- **Work instruction**: Look through the data below for the line with "elementų. Šis universalumas paaiškina, kodėl" and the line with "Scopri chi siam", then transcribe exactly from the first through the second, leaving out all pictures.

- **Given information**:
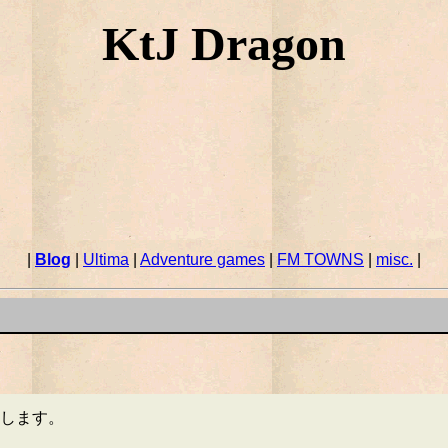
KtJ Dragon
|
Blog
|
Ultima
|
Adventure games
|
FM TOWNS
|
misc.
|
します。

...

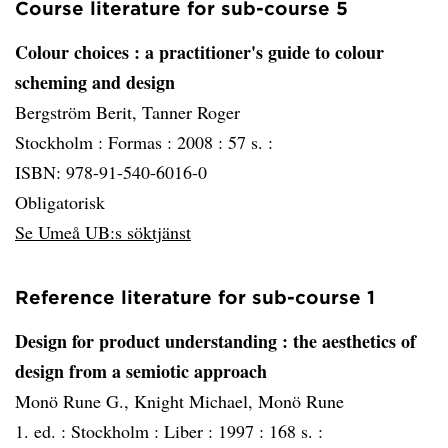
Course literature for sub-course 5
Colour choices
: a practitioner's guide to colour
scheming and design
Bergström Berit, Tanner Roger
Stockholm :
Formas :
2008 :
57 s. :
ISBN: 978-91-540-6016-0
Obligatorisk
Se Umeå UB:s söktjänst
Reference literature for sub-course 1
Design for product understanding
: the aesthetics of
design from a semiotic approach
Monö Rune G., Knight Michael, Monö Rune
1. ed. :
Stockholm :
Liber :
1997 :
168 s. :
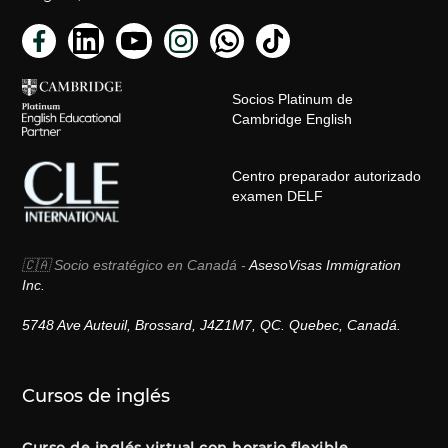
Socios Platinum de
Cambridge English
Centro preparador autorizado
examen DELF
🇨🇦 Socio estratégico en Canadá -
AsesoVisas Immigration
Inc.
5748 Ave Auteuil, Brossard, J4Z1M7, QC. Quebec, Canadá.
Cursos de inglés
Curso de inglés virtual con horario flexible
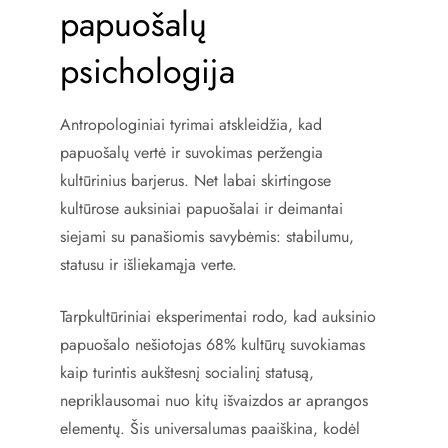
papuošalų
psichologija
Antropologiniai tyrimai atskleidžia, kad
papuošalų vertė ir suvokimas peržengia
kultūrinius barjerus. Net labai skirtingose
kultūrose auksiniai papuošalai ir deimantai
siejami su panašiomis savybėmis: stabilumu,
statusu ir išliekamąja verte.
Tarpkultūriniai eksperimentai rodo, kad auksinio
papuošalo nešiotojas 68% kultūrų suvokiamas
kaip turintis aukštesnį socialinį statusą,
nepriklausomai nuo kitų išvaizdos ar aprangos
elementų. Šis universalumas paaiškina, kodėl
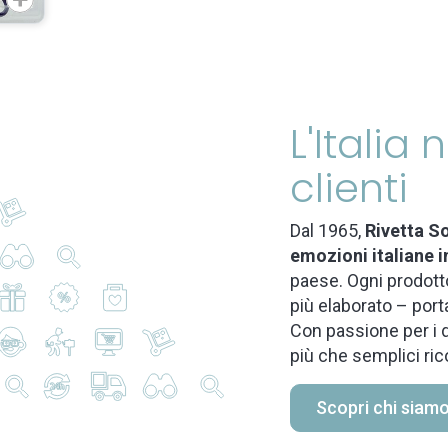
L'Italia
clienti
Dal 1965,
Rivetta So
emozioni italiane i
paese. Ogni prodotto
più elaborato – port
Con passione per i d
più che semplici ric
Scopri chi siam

- **Exercise answer**:
elementų. Šis universalumas paaiškina, kodėl
L'Italia
clienti
Dal 1965,
Rivetta So
emozioni italiane i
paese. Ogni prodotto
più elaborato – port
Con passione per i d
più che semplici ric
Scopri chi siam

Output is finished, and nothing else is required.